Elle était d'accord avec lui. "Qui commence ?"

"Les dames d'abord ! Mais seulement trente minutes, pas de rappel."

"Et dehors ! Ne revenez pas sans café."

Harry Becker était le plus vieux "lapin de l'écurie" du service culture d'un hebdomadaire respecté. En alternance avec sa collègue Simone Niemeyer, il était responsable de la rubrique "Et rien que la vérité", également connue sous le nom de "Mère de toutes les fake news". En une heure, les collègues décidaient, et bientôt aussi les lecteurs, qui avaient cette fois le nez en avant avec son histoire décoiffante. Une règle d'or était que l'auteur devait être bref. Pas de mot inutile. Une norme restait la "plus courte histoire de tous les temps", issue d'un concours international.

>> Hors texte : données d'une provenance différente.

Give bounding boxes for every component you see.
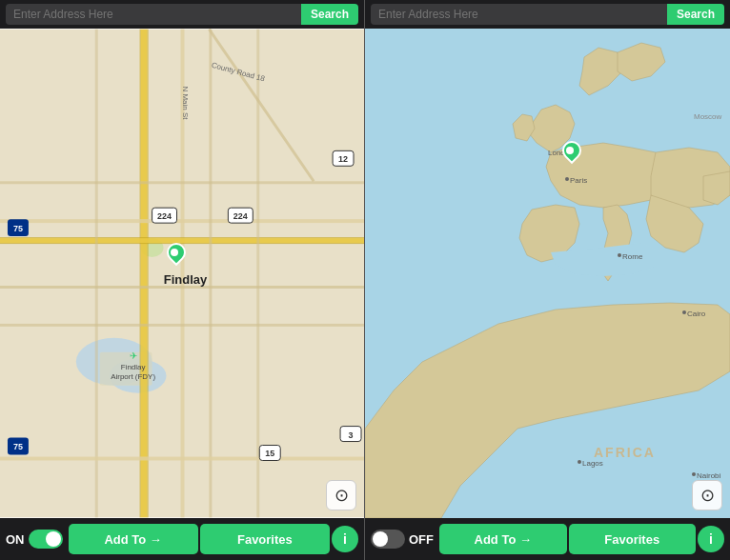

Tous les participants devaient remplir trois conditions pour l'histoire : Elle devait jouer dans des cercles distingués et contenir quelque chose de religieux et quelque chose d'érotique. Le premier prix doté a été attribué à l'auteur d'une histoire comprenant une seule phrase a remporté le premier prix doté : "Mon Dieu, Monseigneur, dit la Comtesse, enlevez votre main de mon genou".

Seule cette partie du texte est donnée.